What number of lines in the entries hold the string "September"? Answer with it alone.

*** Opening DATA EXTRACT ***

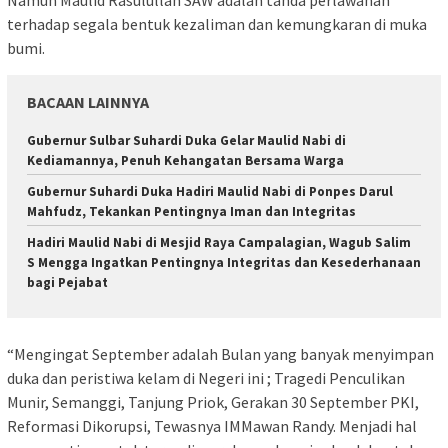
Namun Maulid Rasulullah SAW adalah tanda perlawanan
terhadap segala bentuk kezaliman dan kemungkaran di muka
bumi.
BACAAN LAINNYA
Gubernur Sulbar Suhardi Duka Gelar Maulid Nabi di
Kediamannya, Penuh Kehangatan Bersama Warga
Gubernur Suhardi Duka Hadiri Maulid Nabi di Ponpes Darul
Mahfudz, Tekankan Pentingnya Iman dan Integritas
Hadiri Maulid Nabi di Mesjid Raya Campalagian, Wagub Salim
S Mengga Ingatkan Pentingnya Integritas dan Kesederhanaan
bagi Pejabat
“Mengingat September adalah Bulan yang banyak menyimpan
duka dan peristiwa kelam di Negeri ini ; Tragedi Penculikan
Munir, Semanggi, Tanjung Priok, Gerakan 30 September PKI,
Reformasi Dikorupsi, Tewasnya IMMawan Randy. Menjadi hal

*** Closing DATA EXTRACT ***

SOLUTION FOR THIS TASK: 2